Brief: Every line of the listing below should come back exactly as written, with no images.
--
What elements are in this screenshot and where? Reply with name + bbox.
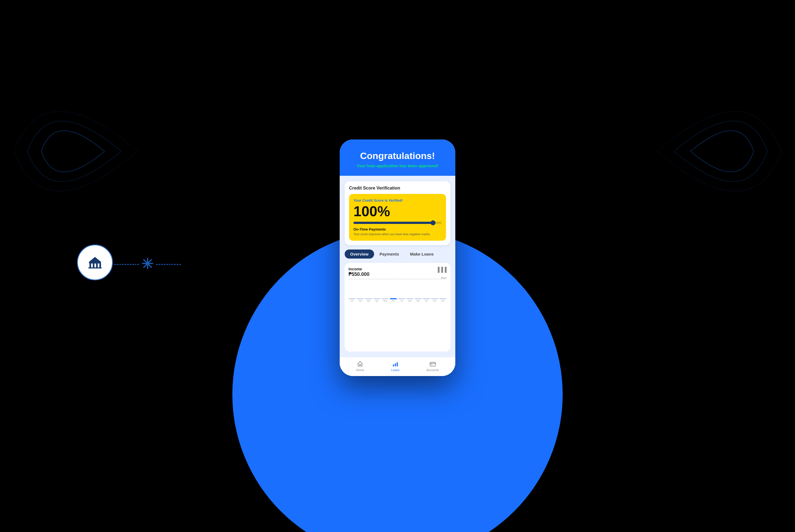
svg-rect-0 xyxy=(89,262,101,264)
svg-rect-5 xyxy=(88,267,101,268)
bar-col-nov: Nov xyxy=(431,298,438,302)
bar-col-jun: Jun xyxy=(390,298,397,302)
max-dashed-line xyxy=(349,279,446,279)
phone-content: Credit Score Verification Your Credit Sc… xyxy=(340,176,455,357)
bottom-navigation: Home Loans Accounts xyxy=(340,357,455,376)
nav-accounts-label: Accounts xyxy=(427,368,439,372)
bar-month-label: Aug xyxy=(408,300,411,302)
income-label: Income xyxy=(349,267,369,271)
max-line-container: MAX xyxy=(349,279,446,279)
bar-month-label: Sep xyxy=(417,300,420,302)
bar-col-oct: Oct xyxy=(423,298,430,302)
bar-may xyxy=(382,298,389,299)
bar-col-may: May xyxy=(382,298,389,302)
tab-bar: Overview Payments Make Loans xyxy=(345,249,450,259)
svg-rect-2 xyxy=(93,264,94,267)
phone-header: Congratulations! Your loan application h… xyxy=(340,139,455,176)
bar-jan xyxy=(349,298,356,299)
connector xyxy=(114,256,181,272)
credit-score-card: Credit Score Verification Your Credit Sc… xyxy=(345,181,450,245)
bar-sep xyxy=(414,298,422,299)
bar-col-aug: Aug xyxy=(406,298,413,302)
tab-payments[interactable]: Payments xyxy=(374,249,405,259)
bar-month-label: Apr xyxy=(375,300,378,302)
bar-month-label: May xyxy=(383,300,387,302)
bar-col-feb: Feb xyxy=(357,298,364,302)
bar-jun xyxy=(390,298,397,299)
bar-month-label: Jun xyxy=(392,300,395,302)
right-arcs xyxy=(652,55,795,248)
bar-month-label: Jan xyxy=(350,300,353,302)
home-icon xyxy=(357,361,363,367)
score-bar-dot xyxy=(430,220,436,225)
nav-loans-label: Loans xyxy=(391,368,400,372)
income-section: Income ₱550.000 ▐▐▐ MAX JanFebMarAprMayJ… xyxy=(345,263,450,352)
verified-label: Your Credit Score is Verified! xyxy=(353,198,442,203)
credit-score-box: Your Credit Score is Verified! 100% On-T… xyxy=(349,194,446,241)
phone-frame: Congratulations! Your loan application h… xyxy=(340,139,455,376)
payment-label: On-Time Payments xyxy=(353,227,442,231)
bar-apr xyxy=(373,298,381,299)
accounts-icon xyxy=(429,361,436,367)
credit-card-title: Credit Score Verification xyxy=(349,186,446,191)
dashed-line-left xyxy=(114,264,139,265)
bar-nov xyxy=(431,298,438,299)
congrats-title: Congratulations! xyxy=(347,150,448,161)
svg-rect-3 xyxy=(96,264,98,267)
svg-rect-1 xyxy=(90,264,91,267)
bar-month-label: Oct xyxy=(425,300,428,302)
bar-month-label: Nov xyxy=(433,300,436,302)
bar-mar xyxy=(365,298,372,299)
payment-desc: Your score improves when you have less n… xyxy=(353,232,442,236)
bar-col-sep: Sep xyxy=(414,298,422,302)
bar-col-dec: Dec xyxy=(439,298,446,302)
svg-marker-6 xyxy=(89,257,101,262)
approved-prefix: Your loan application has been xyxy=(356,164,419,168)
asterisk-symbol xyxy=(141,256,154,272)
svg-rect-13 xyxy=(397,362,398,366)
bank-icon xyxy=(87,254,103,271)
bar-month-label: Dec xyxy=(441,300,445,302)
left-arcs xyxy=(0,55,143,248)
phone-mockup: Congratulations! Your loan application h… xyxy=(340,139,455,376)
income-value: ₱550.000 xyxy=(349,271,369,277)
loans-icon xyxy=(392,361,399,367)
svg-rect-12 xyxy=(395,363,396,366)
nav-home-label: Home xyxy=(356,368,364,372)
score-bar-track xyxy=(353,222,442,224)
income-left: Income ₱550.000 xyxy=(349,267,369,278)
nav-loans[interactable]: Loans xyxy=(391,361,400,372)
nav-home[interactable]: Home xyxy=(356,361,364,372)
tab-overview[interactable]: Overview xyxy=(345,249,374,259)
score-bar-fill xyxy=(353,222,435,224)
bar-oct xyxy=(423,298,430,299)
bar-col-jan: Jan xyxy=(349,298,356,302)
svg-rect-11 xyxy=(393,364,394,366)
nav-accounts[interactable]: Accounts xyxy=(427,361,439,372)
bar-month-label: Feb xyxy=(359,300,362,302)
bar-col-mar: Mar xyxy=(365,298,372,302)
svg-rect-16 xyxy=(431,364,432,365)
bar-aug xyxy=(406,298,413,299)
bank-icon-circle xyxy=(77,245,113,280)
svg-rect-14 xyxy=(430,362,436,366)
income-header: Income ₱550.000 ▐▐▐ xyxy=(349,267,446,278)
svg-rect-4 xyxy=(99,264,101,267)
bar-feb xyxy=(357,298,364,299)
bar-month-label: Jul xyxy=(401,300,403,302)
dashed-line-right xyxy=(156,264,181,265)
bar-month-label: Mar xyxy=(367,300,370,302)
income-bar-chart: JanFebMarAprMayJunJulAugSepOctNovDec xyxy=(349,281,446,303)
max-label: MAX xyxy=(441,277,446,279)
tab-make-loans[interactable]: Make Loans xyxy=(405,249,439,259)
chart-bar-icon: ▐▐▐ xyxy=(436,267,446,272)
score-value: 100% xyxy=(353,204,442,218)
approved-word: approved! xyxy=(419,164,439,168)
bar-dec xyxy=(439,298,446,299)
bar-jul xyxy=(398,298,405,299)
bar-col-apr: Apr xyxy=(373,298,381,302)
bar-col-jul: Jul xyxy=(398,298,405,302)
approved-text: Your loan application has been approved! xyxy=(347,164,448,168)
--
Output of the exercise:
What elements are in this screenshot and where? Reply with name + bbox.
svg-rect-0 xyxy=(89,262,101,264)
svg-rect-5 xyxy=(88,267,101,268)
bar-col-nov: Nov xyxy=(431,298,438,302)
bar-col-jun: Jun xyxy=(390,298,397,302)
max-dashed-line xyxy=(349,279,446,279)
phone-content: Credit Score Verification Your Credit Sc… xyxy=(340,176,455,357)
bottom-navigation: Home Loans Accounts xyxy=(340,357,455,376)
nav-accounts-label: Accounts xyxy=(427,368,439,372)
bar-month-label: Aug xyxy=(408,300,411,302)
income-label: Income xyxy=(349,267,369,271)
max-line-container: MAX xyxy=(349,279,446,279)
bar-month-label: Sep xyxy=(417,300,420,302)
bar-col-oct: Oct xyxy=(423,298,430,302)
bar-may xyxy=(382,298,389,299)
bar-col-may: May xyxy=(382,298,389,302)
tab-bar: Overview Payments Make Loans xyxy=(345,249,450,259)
svg-rect-2 xyxy=(93,264,94,267)
phone-header: Congratulations! Your loan application h… xyxy=(340,139,455,176)
bar-jan xyxy=(349,298,356,299)
connector xyxy=(114,256,181,272)
credit-score-card: Credit Score Verification Your Credit Sc… xyxy=(345,181,450,245)
bar-sep xyxy=(414,298,422,299)
bar-col-aug: Aug xyxy=(406,298,413,302)
tab-payments[interactable]: Payments xyxy=(374,249,405,259)
bar-month-label: Apr xyxy=(375,300,378,302)
bar-month-label: May xyxy=(383,300,387,302)
bar-col-feb: Feb xyxy=(357,298,364,302)
bar-jun xyxy=(390,298,397,299)
bar-month-label: Jun xyxy=(392,300,395,302)
right-arcs xyxy=(652,55,795,248)
bar-month-label: Jan xyxy=(350,300,353,302)
home-icon xyxy=(357,361,363,367)
score-bar-dot xyxy=(430,220,436,225)
nav-loans-label: Loans xyxy=(391,368,400,372)
income-section: Income ₱550.000 ▐▐▐ MAX JanFebMarAprMayJ… xyxy=(345,263,450,352)
verified-label: Your Credit Score is Verified! xyxy=(353,198,442,203)
credit-score-box: Your Credit Score is Verified! 100% On-T… xyxy=(349,194,446,241)
phone-frame: Congratulations! Your loan application h… xyxy=(340,139,455,376)
payment-label: On-Time Payments xyxy=(353,227,442,231)
bar-apr xyxy=(373,298,381,299)
accounts-icon xyxy=(429,361,436,367)
credit-card-title: Credit Score Verification xyxy=(349,186,446,191)
dashed-line-left xyxy=(114,264,139,265)
bar-nov xyxy=(431,298,438,299)
congrats-title: Congratulations! xyxy=(347,150,448,161)
svg-rect-3 xyxy=(96,264,98,267)
svg-rect-1 xyxy=(90,264,91,267)
bar-month-label: Oct xyxy=(425,300,428,302)
bar-month-label: Nov xyxy=(433,300,436,302)
bar-mar xyxy=(365,298,372,299)
payment-desc: Your score improves when you have less n… xyxy=(353,232,442,236)
bar-col-sep: Sep xyxy=(414,298,422,302)
bar-col-dec: Dec xyxy=(439,298,446,302)
svg-marker-6 xyxy=(89,257,101,262)
approved-prefix: Your loan application has been xyxy=(356,164,419,168)
asterisk-symbol xyxy=(141,256,154,272)
svg-rect-13 xyxy=(397,362,398,366)
bank-icon xyxy=(87,254,103,271)
bar-month-label: Dec xyxy=(441,300,445,302)
left-arcs xyxy=(0,55,143,248)
phone-mockup: Congratulations! Your loan application h… xyxy=(340,139,455,376)
income-value: ₱550.000 xyxy=(349,271,369,277)
loans-icon xyxy=(392,361,399,367)
svg-rect-12 xyxy=(395,363,396,366)
nav-home-label: Home xyxy=(356,368,364,372)
score-bar-track xyxy=(353,222,442,224)
income-left: Income ₱550.000 xyxy=(349,267,369,278)
nav-loans[interactable]: Loans xyxy=(391,361,400,372)
nav-home[interactable]: Home xyxy=(356,361,364,372)
tab-overview[interactable]: Overview xyxy=(345,249,374,259)
score-bar-fill xyxy=(353,222,435,224)
bar-oct xyxy=(423,298,430,299)
bar-col-jan: Jan xyxy=(349,298,356,302)
svg-rect-11 xyxy=(393,364,394,366)
nav-accounts[interactable]: Accounts xyxy=(427,361,439,372)
bar-month-label: Feb xyxy=(359,300,362,302)
bar-col-mar: Mar xyxy=(365,298,372,302)
svg-rect-16 xyxy=(431,364,432,365)
bar-aug xyxy=(406,298,413,299)
bank-icon-circle xyxy=(77,245,113,280)
svg-rect-14 xyxy=(430,362,436,366)
income-header: Income ₱550.000 ▐▐▐ xyxy=(349,267,446,278)
svg-rect-4 xyxy=(99,264,101,267)
bar-feb xyxy=(357,298,364,299)
bar-month-label: Jul xyxy=(401,300,403,302)
dashed-line-right xyxy=(156,264,181,265)
bar-month-label: Mar xyxy=(367,300,370,302)
income-bar-chart: JanFebMarAprMayJunJulAugSepOctNovDec xyxy=(349,281,446,303)
max-label: MAX xyxy=(441,277,446,279)
tab-make-loans[interactable]: Make Loans xyxy=(405,249,439,259)
chart-bar-icon: ▐▐▐ xyxy=(436,267,446,272)
score-value: 100% xyxy=(353,204,442,218)
approved-word: approved! xyxy=(419,164,439,168)
bar-dec xyxy=(439,298,446,299)
bar-jul xyxy=(398,298,405,299)
bar-col-apr: Apr xyxy=(373,298,381,302)
bar-col-jul: Jul xyxy=(398,298,405,302)
approved-text: Your loan application has been approved! xyxy=(347,164,448,168)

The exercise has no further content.